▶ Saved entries
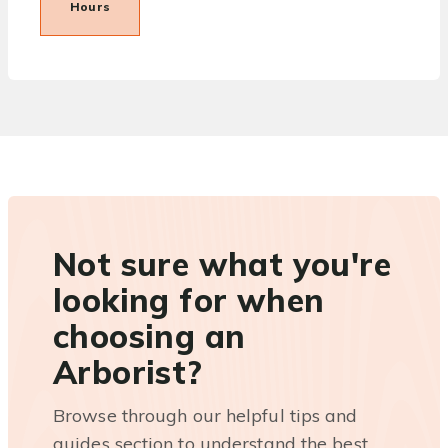
Hours
Not sure what you're
looking for when
choosing an
Arborist?
Browse through our helpful tips and
guides section to understand the best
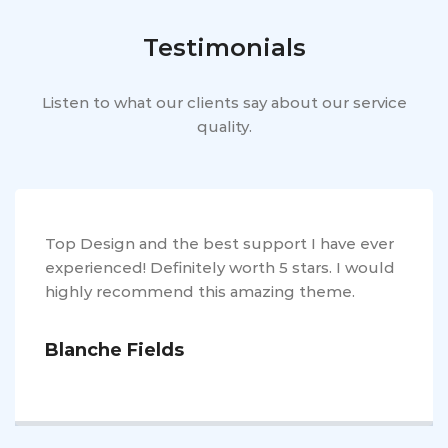
Testimonials
Listen to what our clients say about our service
quality.
Top Design and the best support I have ever
experienced! Definitely worth 5 stars. I would
highly recommend this amazing theme.
Blanche Fields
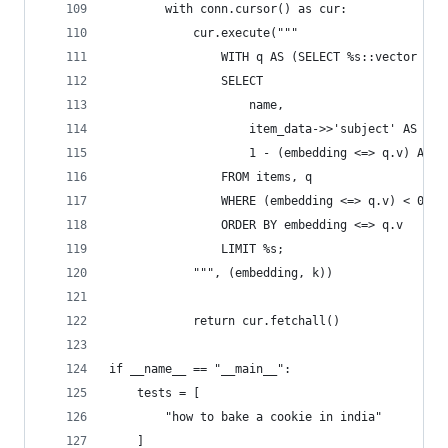
        with conn.cursor() as cur:
            cur.execute("""
                WITH q AS (SELECT %s::vector AS 
                SELECT 
                    name,
                    item_data->>'subject' AS sub
                    1 - (embedding <=> q.v) AS s
                FROM items, q
                WHERE (embedding <=> q.v) < 0.5
                ORDER BY embedding <=> q.v
                LIMIT %s;
            """, (embedding, k))
            return cur.fetchall()
if __name__ == "__main__":
    tests = [
        "how to bake a cookie in india"
    ]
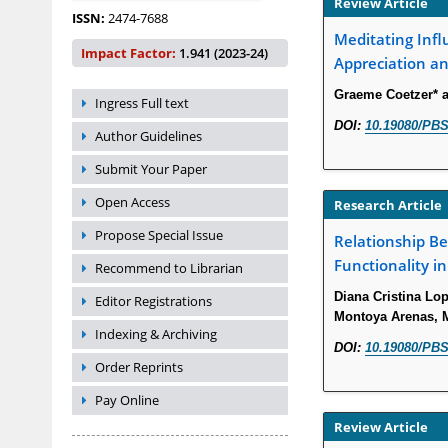
Review Article
ISSN:
2474-7688
Meditating Infl
Impact Factor:
1.941 (2023-24)
Appreciation an
Graeme Coetzer* 
Ingress Full text
DOI:
10.19080/PBS
Author Guidelines
Submit Your Paper
Open Access
Research Article
Propose Special Issue
Relationship B
Functionality i
Recommend to Librarian
Diana Cristina Lo
Editor Registrations
Montoya Arenas, Ma
Indexing & Archiving
DOI:
10.19080/PBS
Order Reprints
Pay Online
Review Article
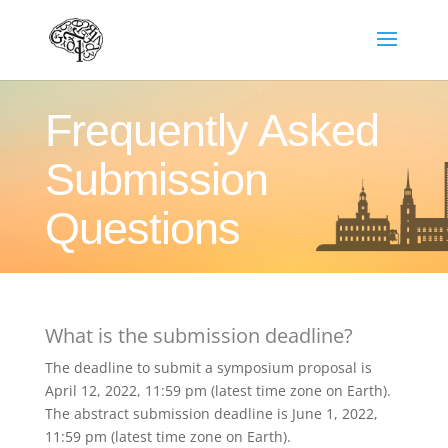
Frequently Asked
Submission
Questions
What is the submission deadline?
The deadline to submit a symposium proposal is
April 12, 2022, 11:59 pm (latest time zone on Earth).
The abstract submission deadline is June 1, 2022,
11:59 pm (latest time zone on Earth).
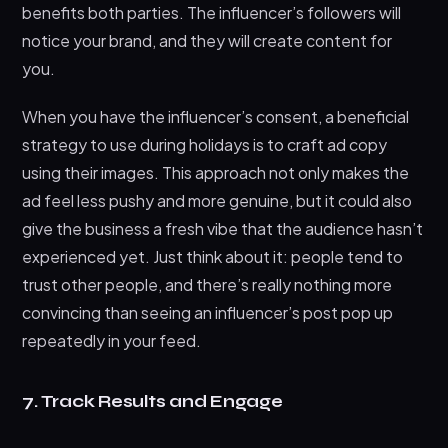
benefits both parties. The influencer’s followers will
notice your brand, and they will create content for
you.
When you have the influencer’s consent, a beneficial
strategy to use during holidays is to craft ad copy
using their images. This approach not only makes the
ad feel less pushy and more genuine, but it could also
give the business a fresh vibe that the audience hasn’t
experienced yet. Just think about it: people tend to
trust other people, and there’s really nothing more
convincing than seeing an influencer’s post pop up
repeatedly in your feed.
7. Track Results and Engage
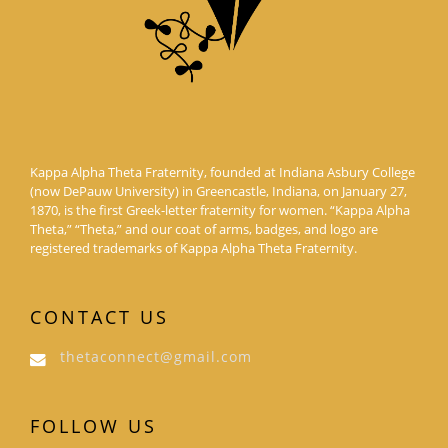
Kappa Alpha Theta Fraternity, founded at Indiana Asbury College
(now DePauw University) in Greencastle, Indiana, on January 27,
1870, is the first Greek-letter fraternity for women. “Kappa Alpha
Theta,” “Theta,” and our coat of arms, badges, and logo are
registered trademarks of Kappa Alpha Theta Fraternity.
CONTACT US
thetaconnect@gmail.com
FOLLOW US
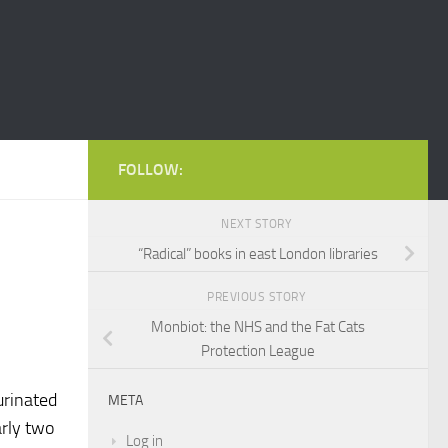
FOLLOW:
NEXT STORY
“Radical” books in east London libraries
PREVIOUS STORY
Monbiot: the NHS and the Fat Cats
Protection League
urinated
META
rly two
Log in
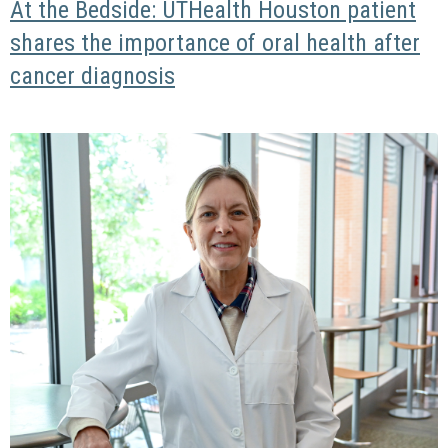
At the Bedside: UTHealth Houston patient
shares the importance of oral health after
cancer diagnosis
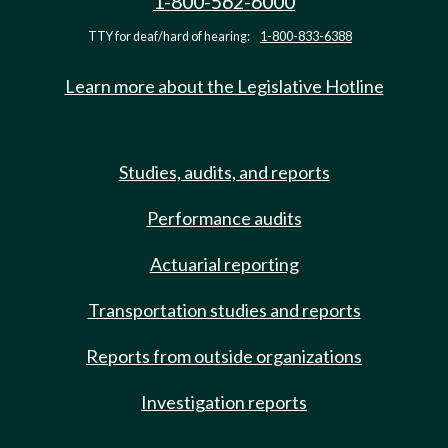
1-800-562-6000
TTY for deaf/hard of hearing:
1-800-833-6388
Learn more about the Legislative Hotline
Studies, audits, and reports
Performance audits
Actuarial reporting
Transportation studies and reports
Reports from outside organizations
Investigation reports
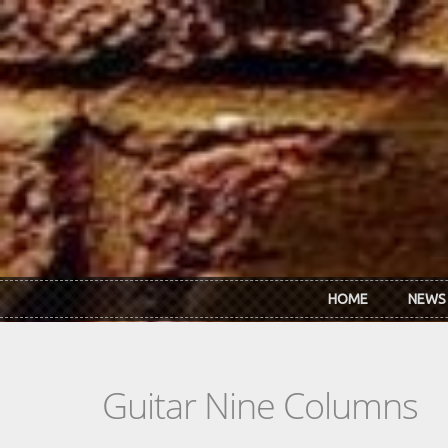
Skip to main content
HOME
NEWS
Guitar Nine Columns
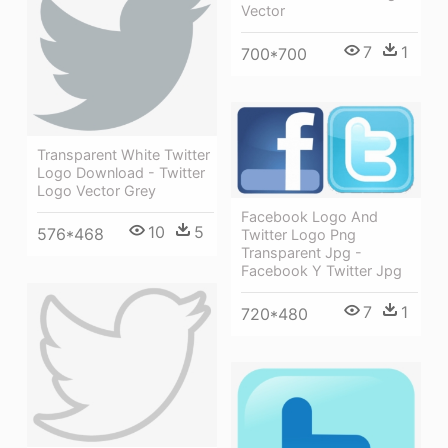
Vector
7
1
700*700
Transparent White Twitter
Logo Download - Twitter
Logo Vector Grey
Facebook Logo And
10
5
576*468
Twitter Logo Png
Transparent Jpg -
Facebook Y Twitter Jpg
7
1
720*480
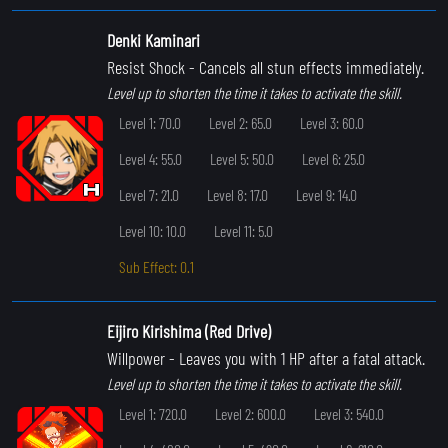
Denki Kaminari
Resist Shock
- Cancels all stun effects immediately.
Level up to shorten the time it takes to activate the skill.
Level 1: 70.0
Level 2: 65.0
Level 3: 60.0
Level 4: 55.0
Level 5: 50.0
Level 6: 25.0
Level 7: 21.0
Level 8: 17.0
Level 9: 14.0
Level 10: 10.0
Level 11: 5.0
Sub Effect: 0.1
Eijiro Kirishima (Red Drive)
Willpower
- Leaves you with 1 HP after a fatal attack.
Level up to shorten the time it takes to activate the skill.
Level 1: 720.0
Level 2: 600.0
Level 3: 540.0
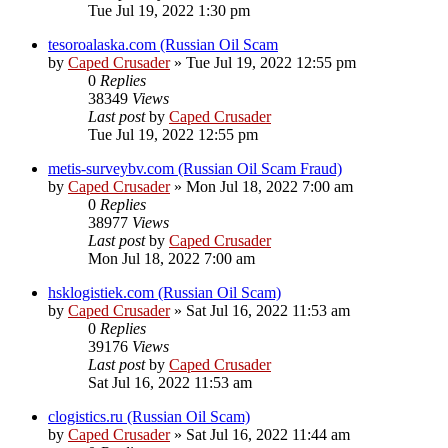
Tue Jul 19, 2022 1:30 pm
tesoroalaska.com (Russian Oil Scam
by
Caped Crusader
» Tue Jul 19, 2022 12:55 pm
0
Replies
38349
Views
Last post
by
Caped Crusader
Tue Jul 19, 2022 12:55 pm
metis-surveybv.com (Russian Oil Scam Fraud)
by
Caped Crusader
» Mon Jul 18, 2022 7:00 am
0
Replies
38977
Views
Last post
by
Caped Crusader
Mon Jul 18, 2022 7:00 am
hsklogistiek.com (Russian Oil Scam)
by
Caped Crusader
» Sat Jul 16, 2022 11:53 am
0
Replies
39176
Views
Last post
by
Caped Crusader
Sat Jul 16, 2022 11:53 am
clogistics.ru (Russian Oil Scam)
by
Caped Crusader
» Sat Jul 16, 2022 11:44 am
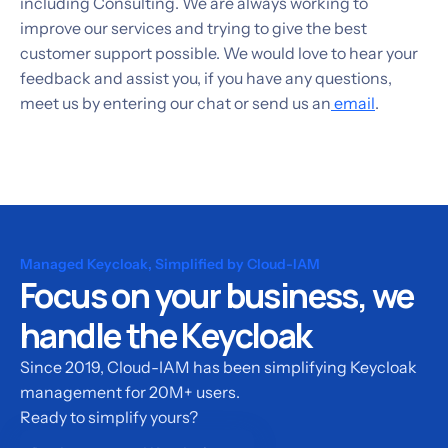
including Consulting. We are always working to
improve our services and trying to give the best
customer support possible. We would love to hear your
feedback and assist you, if you have any questions,
meet us by entering our chat or send us an
email
.
Managed Keycloak, Simplified by Cloud-IAM
Focus on your business, we
handle the Keycloak
Since 2019, Cloud-IAM has been simplifying Keycloak
management for 20M+ users.
Ready to simplify yours?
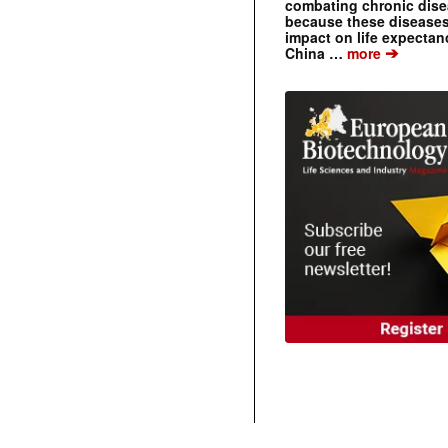
combating chronic dise
because these diseases
impact on life expecta
➔
China …
more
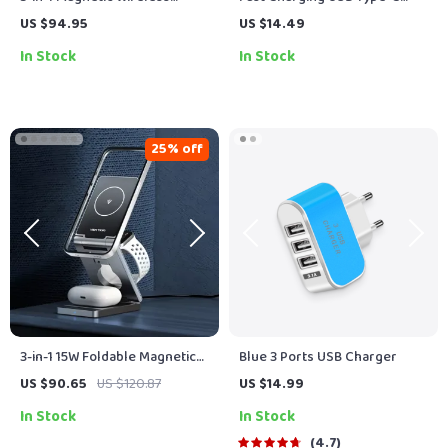
Charging Station for iPhone,
Cable 100W PD with RGB Light
US $94.95
US $14.49
Apple Watch & Earbuds
for iPhone & Android
In Stock
In Stock
25% off
3-in-1 15W Foldable Magnetic
Blue 3 Ports USB Charger
Wireless Charger for iPhone,
US $90.65
US $120.87
US $14.99
AirPods & Watch
In Stock
In Stock
4.7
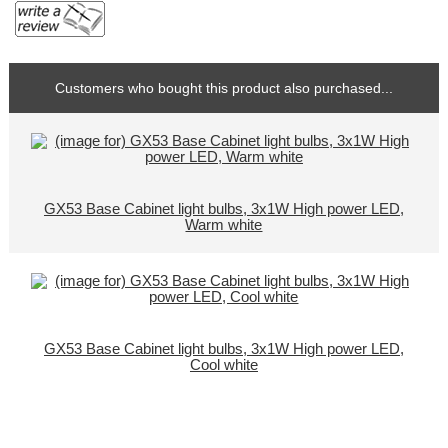
Customers who bought this product also purchased...
GX53 Base Cabinet light bulbs, 3x1W High power LED,
Warm white
GX53 Base Cabinet light bulbs, 3x1W High power LED,
Cool white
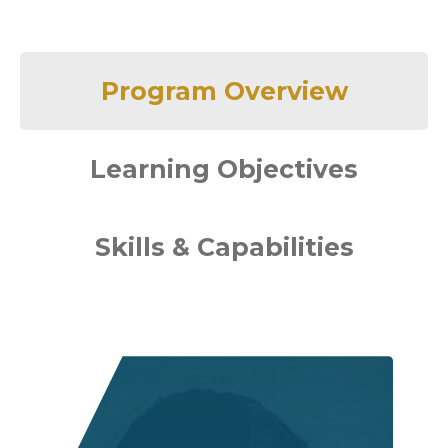
Program Overview
Learning Objectives
Skills & Capabilities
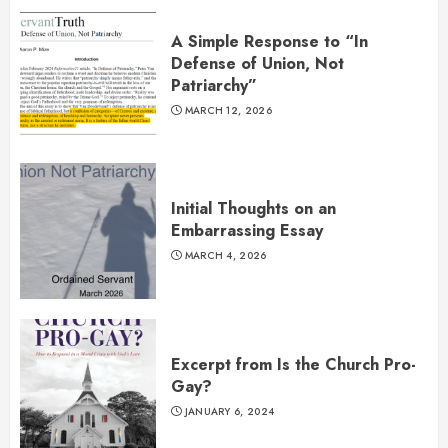
A Simple Response to “In
Defense of Union, Not
Patriarchy”
MARCH 12, 2026
Initial Thoughts on an
Embarrassing Essay
MARCH 4, 2026
Excerpt from Is the Church Pro-
Gay?
JANUARY 6, 2024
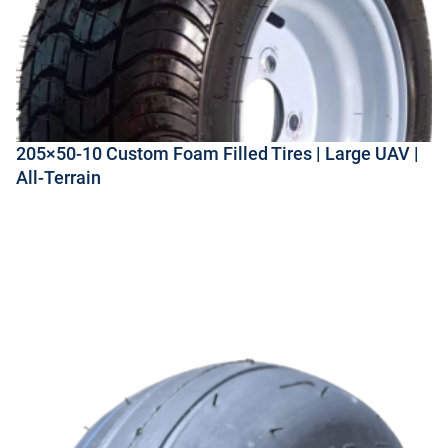
205×50-10 Custom Foam Filled Tires | Large UAV |
All-Terrain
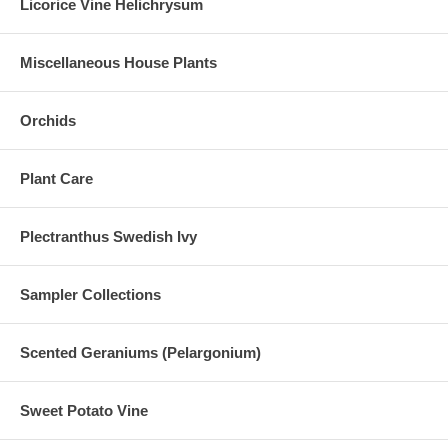
Licorice Vine Helichrysum
Miscellaneous House Plants
Orchids
Plant Care
Plectranthus Swedish Ivy
Sampler Collections
Scented Geraniums (Pelargonium)
Sweet Potato Vine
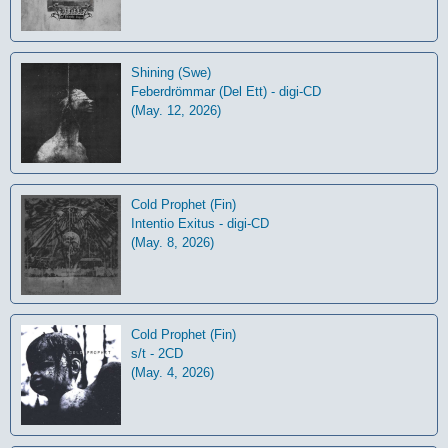
Shining (Swe)
Feberdrömmar (Del Ett) - digi-CD
(May. 12, 2026)
Cold Prophet (Fin)
Intentio Exitus - digi-CD
(May. 8, 2026)
Cold Prophet (Fin)
s/t - 2CD
(May. 4, 2026)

▶ Task objective
Word for word, reproduce all of the entries above and omit the pictures.

▶ Task result
Hours
Not sure what you're
looking for when
choosing an
Arborist?
Browse through our helpful tips and
guides section to understand the best
Testimonials
Listen to what our clients say about our service
quality.
Top Design and the best support I have ever
experienced! Definitely worth 5 stars. I would
highly recommend this amazing theme.
Blanche Fields
        with conn.cursor() as cur:
            cur.execute("""
                WITH q AS (SELECT %s::vector AS 
                SELECT 
                    name,
                    item_data->>'subject' AS sub
                    1 - (embedding <=> q.v) AS s
                FROM items, q
                WHERE (embedding <=> q.v) < 0.5
                ORDER BY embedding <=> q.v
                LIMIT %s;
            """, (embedding, k))
            return cur.fetchall()
if __name__ == "__main__":
    tests = [
        "how to bake a cookie in india"
    ]
Review Article
ISSN:
2474-7688
Meditating Infl
Impact Factor:
1.941 (2023-24)
Appreciation an
Graeme Coetzer* 
Ingress Full text
DOI:
10.19080/PBS
Author Guidelines
Submit Your Paper
Open Access
Research Article
Propose Special Issue
Relationship B
Functionality i
Recommend to Librarian
Diana Cristina Lo
Editor Registrations
Montoya Arenas, Ma
Indexing & Archiving
DOI:
10.19080/PBS
Order Reprints
Pay Online
Review Article
Frequently Asked
Submission
Questions
What is the submission deadline?
The deadline to submit a symposium proposal is
April 12, 2022, 11:59 pm (latest time zone on Earth).
The abstract submission deadline is June 1, 2022,
11:59 pm (latest time zone on Earth).
benefits both parties. The influencer’s followers will
notice your brand, and they will create content for
you.
When you have the influencer’s consent, a beneficial
strategy to use during holidays is to craft ad copy
using their images. This approach not only makes the
ad feel less pushy and more genuine, but it could also
give the business a fresh vibe that the audience hasn’t
experienced yet. Just think about it: people tend to
trust other people, and there’s really nothing more
convincing than seeing an influencer’s post pop up
repeatedly in your feed.
7. Track Results and Engage
Kappa Alpha Theta Fraternity, founded at Indiana Asbury College
(now DePauw University) in Greencastle, Indiana, on January 27,
1870, is the first Greek-letter fraternity for women. “Kappa Alpha
Theta,” “Theta,” and our coat of arms, badges, and logo are
registered trademarks of Kappa Alpha Theta Fraternity.
CONTACT US
thetaconnect@gmail.com
FOLLOW US
FOLLOW:
NEXT STORY
“Radical” books in east London libraries
PREVIOUS STORY
Monbiot: the NHS and the Fat Cats
Protection League
urinated
META
rly two
Log in
At the Bedside: UTHealth Houston patient
shares the importance of oral health after
cancer diagnosis
1-800-562-6000
TTY for deaf/hard of hearing:
1-800-833-6388
Learn more about the Legislative Hotline
Studies, audits, and reports
Performance audits
Actuarial reporting
Transportation studies and reports
Reports from outside organizations
Investigation reports
Skip to main content
HOME
NEWS
Guitar Nine Columns
Vector
7
1
700*700
Transparent White Twitter
Logo Download - Twitter
Logo Vector Grey
Facebook Logo And
10
5
576*468
Twitter Logo Png
Transparent Jpg -
Facebook Y Twitter Jpg
7
1
720*480
Denki Kaminari
Resist Shock
- Cancels all stun effects immediately.
Level up to shorten the time it takes to activate the skill.
Level 1: 70.0
Level 2: 65.0
Level 3: 60.0
Level 4: 55.0
Level 5: 50.0
Level 6: 25.0
Level 7: 21.0
Level 8: 17.0
Level 9: 14.0
Level 10: 10.0
Level 11: 5.0
Sub Effect: 0.1
Eijiro Kirishima (Red Drive)
Willpower
- Leaves you with 1 HP after a fatal attack.
Level up to shorten the time it takes to activate the skill.
Level 1: 720.0
Level 2: 600.0
Level 3: 540.0
Tue Jul 19, 2022 1:30 pm
tesoroalaska.com (Russian Oil Scam
by
Caped Crusader
» Tue Jul 19, 2022 12:55 pm
0
Replies
38349
Views
Last post
by
Caped Crusader
Tue Jul 19, 2022 12:55 pm
metis-surveybv.com (Russian Oil Scam Fraud)
by
Caped Crusader
» Mon Jul 18, 2022 7:00 am
0
Replies
38977
Views
Last post
by
Caped Crusader
Mon Jul 18, 2022 7:00 am
hsklogistiek.com (Russian Oil Scam)
by
Caped Crusader
» Sat Jul 16, 2022 11:53 am
0
Replies
39176
Views
Last post
by
Caped Crusader
Sat Jul 16, 2022 11:53 am
clogistics.ru (Russian Oil Scam)
by
Caped Crusader
» Sat Jul 16, 2022 11:44 am
including Consulting. We are always working to
improve our services and trying to give the best
customer support possible. We would love to hear your
feedback and assist you, if you have any questions,
meet us by entering our chat or send us an
email
.
Managed Keycloak, Simplified by Cloud-IAM
Focus on your business, we
handle the Keycloak
Since 2019, Cloud-IAM has been simplifying Keycloak
management for 20M+ users.
Ready to simplify yours?
combating chronic dise
because these diseases
impact on life expecta
➔
China …
more
Charging Station for iPhone,
Cable 100W PD with RGB Light
US $94.95
US $14.49
Apple Watch & Earbuds
for iPhone & Android
In Stock
In Stock
25% off
3-in-1 15W Foldable Magnetic
Blue 3 Ports USB Charger
Wireless Charger for iPhone,
US $90.65
US $120.87
US $14.99
AirPods & Watch
In Stock
In Stock
4.7
Customers who bought this product also purchased...
GX53 Base Cabinet light bulbs, 3x1W High power LED,
Warm white
GX53 Base Cabinet light bulbs, 3x1W High power LED,
Cool white
Program Overview
Learning Objectives
Skills & Capabilities
A Simple Response to “In
Defense of Union, Not
Patriarchy”
MARCH 12, 2026
Initial Thoughts on an
Embarrassing Essay
MARCH 4, 2026
Excerpt from Is the Church Pro-
Gay?
JANUARY 6, 2024
205×50-10 Custom Foam Filled Tires | Large UAV |
All-Terrain
Licorice Vine Helichrysum
Miscellaneous House Plants
Orchids
Plant Care
Plectranthus Swedish Ivy
Sampler Collections
Scented Geraniums (Pelargonium)
Sweet Potato Vine
Shining (Swe)
Feberdrömmar (Del Ett) - digi-CD
(May. 12, 2026)
Cold Prophet (Fin)
Intentio Exitus - digi-CD
(May. 8, 2026)
Cold Prophet (Fin)
s/t - 2CD
(May. 4, 2026)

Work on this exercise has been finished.